Example 1: Diego Velasquez, “The Surrender of Breda” (1634-35) and unknown 20th century Japanese artist “Surrender of Port Arthur” (1905) both in Keegan, pp. 240, 242-3.

The humiliation was returned 40 years later when the Japanese formally signed surrender documents on the deck of the U.S. battleship Missouri on September 2, 1945. The official American military photograph shows the Japanese party literally surrounded by Allied personnel as they approach the signing table. Immediately above them and to the side dozens of American enlisted men sit on the ship’s giant guns with their feet dangling over the side. They will not show any respect by standing for the Japanese delegation. Directly overhead, at the moment of the signing, 400 B-29 bombers and 1,500 naval fighters flew past, drowning out all words. The surrender was total, unconditional, and utterly humiliating.

Example 2: Dower, p. 42.

I would like to end on a more optimistic note by returning to the work of the 19th century American painter Winslow Homer. When the bitter divisions of the Civil War were still fresh and only 4-5 months after General Lee’s surrender at Appomattox on April 9, 1865, Homer painted "The Veteran in a New Field" (1865). A Northern veteran of the war has taken off his jacket and canteen and put them to one side. He has taken up a scythe and begins to harvest a field of wheat. We can imagine that, like the Roman leader Cincinnatus who left his farm to assume the dictatorship of Rome and defend it from its enemies only to relinquish that power and return to his farm, after the surrender our veteran has turned his back on war and taken up peaceful and productive agricultural labor. We might also image that he has in mind as he harvests the wheat, a verse from Isaiah 2:4 “And they shall beat their swords into ploughshares, and their spears into pruning hooks; nations shall not lift up sword against nation, neither shall they learn war any more.”
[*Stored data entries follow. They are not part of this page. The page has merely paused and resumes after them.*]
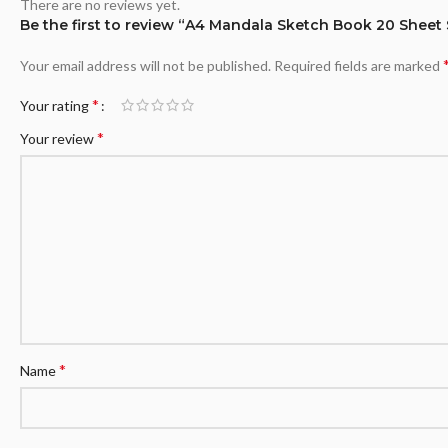
There are no reviews yet.
Be the first to review “A4 Mandala Sketch Book 20 Sheet
Your email address will not be published.
Required fields are marked
*
Your rating
*
Your review
*
Name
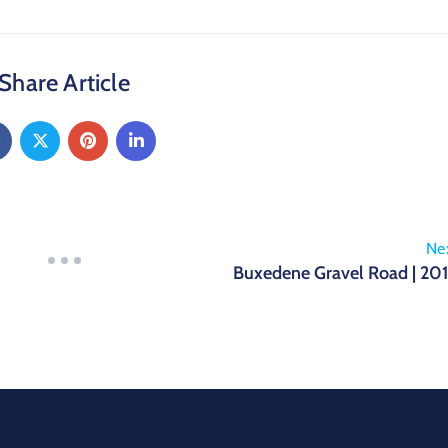
Share Article
Ne
Buxedene Gravel Road | 20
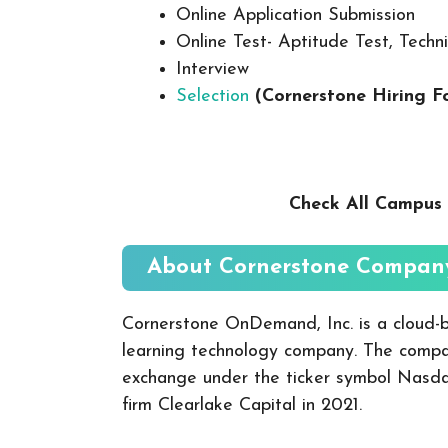
Online Application Submission
Online Test- Aptitude Test, Techni
Interview
Selection
(Cornerstone
Hiring F
Check All Campus 
About Cornerstone
Company
Cornerstone OnDemand, Inc. is a cloud
learning technology company. The comp
exchange under the ticker symbol Nasdaq
firm Clearlake Capital in 2021.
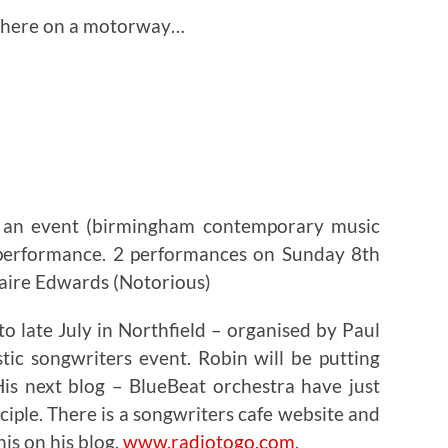
where on a motorway…
 an event (birmingham contemporary music
a performance. 2 performances on Sunday 8th
laire Edwards (Notorious)
to late July in Northfield – organised by Paul
tic songwriters event. Robin will be putting
His next blog – BlueBeat orchestra have just
iple. There is a songwriters cafe website and
his on his blog.
www.radiotogo.com
.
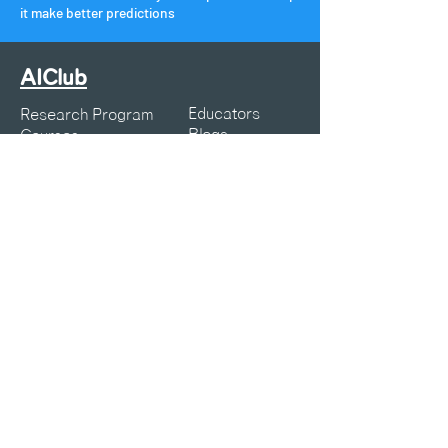
it make better predictions
AIClub
Educators
Research Program
Blogs
Courses
Webinars
Resources
K12 Articles
Projects
Symposia
About Us
Privacy Policy
Terms of Service
Contact:
info@aiclub.world
25-25-AICLUB
What can we help you with?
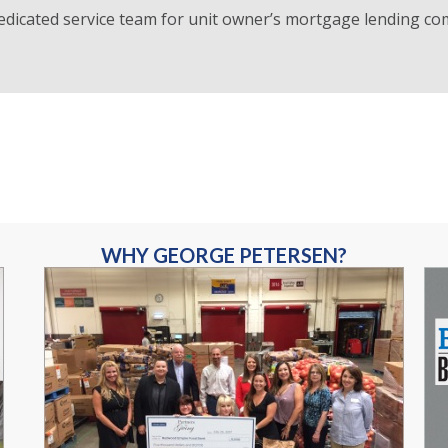
edicated service team for unit owner’s mortgage lending co
WHY GEORGE PETERSEN?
Example 3: Winslow Homer, “Veteran in a New Field” (1865) in Simpson, p. 216.

Conclusion

There have been great advances made over the last 25 years in our understanding of art, photography, and film in general and war art, war photography, and war films in particular; how this media was produced and for what purposes; and how it reflected the ideas and aspirations of those who created it and how it influenced those who viewed it. We have also moved beyond just examining the images of political, social, and military elites. The common man and woman also have something to say about their war experience, whether as combatants, war industry workers, prisoners, or consumers of popular culture and recipients of state propaganda. I hope this article has shown, especially for the 20th century, that the civilian and the ordinary soldier have interesting and important stories to tell us about war and what it does to us and our societies.